[Opening Listed records section]
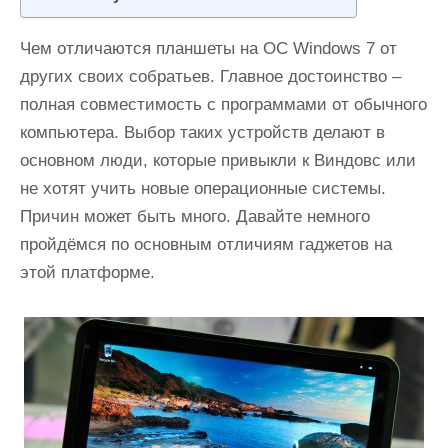
и
м
Чем отличаются планшеты на ОС Windows 7 от
о
других своих собратьев. Главное достоинство –
м
полная совместимость с программами от обычного
у
компьютера. Выбор таких устройств делают в
основном люди, которые привыкли к Виндовс или
не хотят учить новые операционные системы.
Причин может быть много. Давайте немного
пройдёмся по основным отличиям гаджетов на
этой платформе.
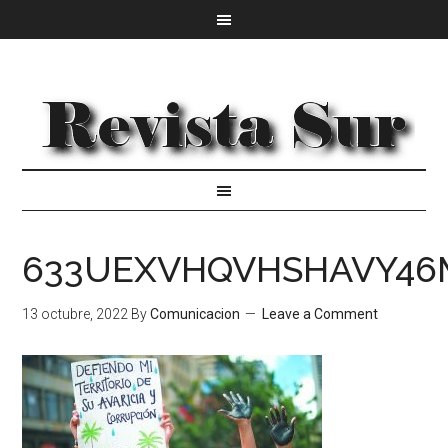
633UEXVHQVHSHAVY46M
13 octubre, 2022
By
Comunicacion
Leave a Comment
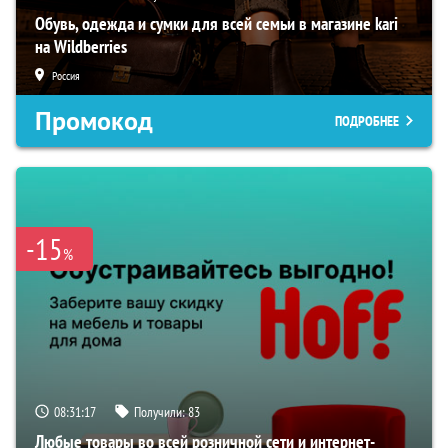
Обувь, одежда и сумки для всей семьи в магазине kari
на Wildberries
Россия
Промокод
ПОДРОБНЕЕ
-15
%
08:31:16
Получили:
83
Любые товары во всей розничной сети и интернет-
[Closing Listed records section]
__Instructions to follow__: Make a list of all lines in the data that contain "всей".

__Solution to this problem__:
Обувь, одежда и сумки для всей семьи в магазине kari
Любые товары во всей розничной сети и интернет-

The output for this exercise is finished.